# Which work of Owen to start with?



## RamistThomist (Aug 8, 2007)

Well, maybe not start. I have read *Death of death in the death of Christ.* 

After *Death of death,* what is a good one to read?


----------



## RamistThomist (Aug 8, 2007)

Which one deals with Sin?


----------



## toddpedlar (Aug 8, 2007)

Spear Dane said:


> Well, maybe not start. I have read *Death of death in the death of Christ.*
> 
> After *Death of death,* what is a good one to read?



Well, if you wish to read more along the same lines, try "A Display of Arminianism". If not, or after that, then I'd go with vol. 6, the works 
on Mortification of Sin, Temptation and Indwelling Sin.

(but it really depends on what you're aiming for - you may want to 
go the "Christologia" route followed by "Communion with God" instead.)

Todd


----------



## toddpedlar (Aug 8, 2007)

Spear Dane said:


> Which one deals with Sin?



There ya go, Boss!


----------



## VirginiaHuguenot (Aug 8, 2007)

Jacob -- If exploring the works of Owen, you might find this index of his works to be useful.


----------



## RamistThomist (Aug 8, 2007)

VirginiaHuguenot said:


> Jacob -- If exploring the works of Owen, you might find this index of his works to be useful.



Everytime I see that Owen avatar, I think of Rev Fred Greco.


----------



## VaughanRSmith (Aug 8, 2007)

Mortification of Sin is one of my favourite books.


----------



## MW (Aug 8, 2007)

Communion with God.  Owenian scholars start with his Trinitarianism as providing the basic structure of both his doctrinal and practical thought.


----------



## VaughanRSmith (Aug 8, 2007)

armourbearer said:


> Communion with God.  Owenian scholars start with his Trinitarianism as providing the basic structure of both his doctrinal and practical thought.


I'm buying that in a couple of days and trying to clear my reading list before then


----------



## MW (Aug 8, 2007)

Exagorazo said:


> I'm buying that in a couple of days and trying to clear my reading list before then



You might need to invest in a sound proof room as well.


----------



## RamistThomist (Aug 8, 2007)

Thank you, gentlemen.


----------



## VirginiaHuguenot (Aug 8, 2007)

It's no substitute for reading Owen, but it's also worth checking out Kelly Kapic's _Communion With God: The Divine and the Human in the Theology of John Owen_.


----------



## Anton Bruckner (Aug 8, 2007)

Spear Dane said:


> Well, maybe not start. I have read *Death of death in the death of Christ.*
> 
> After *Death of death,* what is a good one to read?

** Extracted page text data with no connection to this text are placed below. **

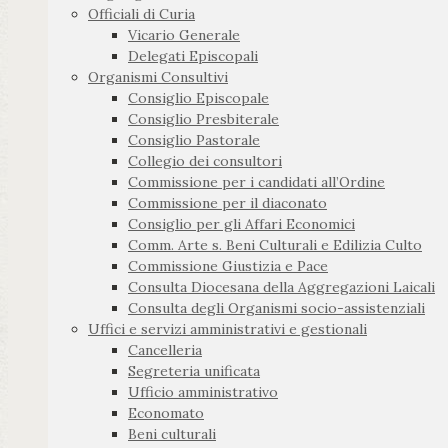
Officiali di Curia
Vicario Generale
Delegati Episcopali
Organismi Consultivi
Consiglio Episcopale
Consiglio Presbiterale
Consiglio Pastorale
Collegio dei consultori
Commissione per i candidati all’Ordine
Commissione per il diaconato
Consiglio per gli Affari Economici
Comm. Arte s. Beni Culturali e Edilizia Culto
Commissione Giustizia e Pace
Consulta Diocesana della Aggregazioni Laicali
Consulta degli Organismi socio-assistenziali
Uffici e servizi amministrativi e gestionali
Cancelleria
Segreteria unificata
Ufficio amministrativo
Economato
Beni culturali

sorry to ask, but what is with the constant change of avatars?


----------



## KMK (Aug 8, 2007)

toddpedlar said:


> Well, if you wish to read more along the same lines, try "A Display of Arminianism".



I agree. I couldn't put this one down. I would bring a pencil with you because you will want to take notes. It's like he's writing to us in the 21st century from beyond the grave!


----------



## RamistThomist (Aug 8, 2007)

Slippery said:


> sorry to ask, but what is with the constant change of avatars?



I want to find the avatar that expresses the "real me."


----------



## py3ak (Aug 8, 2007)

I have heard that the short work on Scripture which is included in the _Biblical Theology_ volume was considered by Owen himself to be the most important. Is this true? If so, it seems like that might be a good place to start.


----------



## VictorBravo (Aug 9, 2007)

Spear Dane said:


> Which one deals with Sin?



Volume 6. On Indwelling Sin. (And other titles).

It is a thorough haul, but if you want to see someone completely blow away modern psychology, go there. Owen really was a soul physician.


----------



## Cheshire Cat (Aug 9, 2007)

Exagorazo said:


> Mortification of Sin is one of my favourite books.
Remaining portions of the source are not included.